At Emacs startup, the (installed or source) `emacs/elpa' directory is
added to `package-directory-list', and is treated the same as other
entries in that list. Note that this is different from files in
emacs/lisp; those are added to `load-path'. Using
`package-directory-list' allows users to disable bundled packages via
`package-load-list'.
Emacs developers use the various 'git submodule' commands to maintain
packages in emacs/elpa. It is expected that very few edits will be
made there; the primary development of ELPA packages is done in a
checkout from elpa.git. Changes can be made in emacs/elpa to fix a bug
for a release, or to change code to be consistent with some emacs core
change. Such changes can be pushed to elpa.git and merged into the
package development branch.
UNRESOLVED ISSUES/TODO:
- One issue is whether the autoloads of bundled ELPA packages are
processed when we dump Emacs (like we do for all the packages that
are in Emacs core), or whether that's done during
`package-activate-all`. The baseline design does it during
`package-activate-all'.
Doing it at dump time gives better startup times, at the cost of
making it impossible for the end-user to prevent activation of a
package.
Users who care about startup time can do their own dump.
- emacs/elpa/[PKNAME] vs emacs/lisp/[PKGNAME]
Note that this choice can be made on a per-package basis;
emacs/.gitmodules records where the package is checked out.
The baseline design keeps all bundled ELPA packages in
emacs/elpa/[PKNAME], both in the source and installed directory
trees. This makes it very easy to distinguish an emacs directory
tree with bundled packages from one without.
An alternative is to keep the bundled ELPA packages in
emacs/lisp/[PKGNAME]; that minimizes the change when a package that
is current in emacs.git converts to a bundled package. This would
also mean that bundled packages are put in `load-path' at Emacs
startup, not in `package-directory-list'.

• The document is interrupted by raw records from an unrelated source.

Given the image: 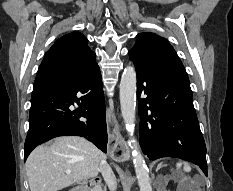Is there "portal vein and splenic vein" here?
<instances>
[{
  "mask_svg": "<svg viewBox=\"0 0 233 191\" xmlns=\"http://www.w3.org/2000/svg\"><path fill=\"white\" fill-rule=\"evenodd\" d=\"M70 173H71V171H69V170L66 171V174H70Z\"/></svg>",
  "mask_w": 233,
  "mask_h": 191,
  "instance_id": "portal-vein-and-splenic-vein-1",
  "label": "portal vein and splenic vein"
}]
</instances>
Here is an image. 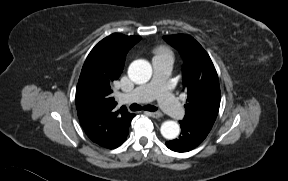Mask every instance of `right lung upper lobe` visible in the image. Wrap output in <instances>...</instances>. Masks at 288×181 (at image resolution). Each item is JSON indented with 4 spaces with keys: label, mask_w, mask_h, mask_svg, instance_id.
<instances>
[{
    "label": "right lung upper lobe",
    "mask_w": 288,
    "mask_h": 181,
    "mask_svg": "<svg viewBox=\"0 0 288 181\" xmlns=\"http://www.w3.org/2000/svg\"><path fill=\"white\" fill-rule=\"evenodd\" d=\"M140 36L114 33L101 40L89 53L76 88V108L88 137L106 147L119 146L128 135L134 114L125 107L115 109L112 83L121 75L128 50Z\"/></svg>",
    "instance_id": "obj_1"
}]
</instances>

- Does vc support submodules and nested worktrees?
- Define a useful emacs lisp project, so `C-x p f' searches
`load-path' via `project-find-file'
That reduces the need to remember what packages are bundled, and
where you have them checked out.
- Update the mechanism that populates
https://www.gnu.org/software/emacs/manual/html_mono/*
For example, ada-mode.html there still reflects the ancient version
that was in emacs core.
- Automating compiling C, Ada, Rust or other language code required by
the package, to executables or modules. This is more important for
bundled packages; users expect Emacs to "just work" out of the box.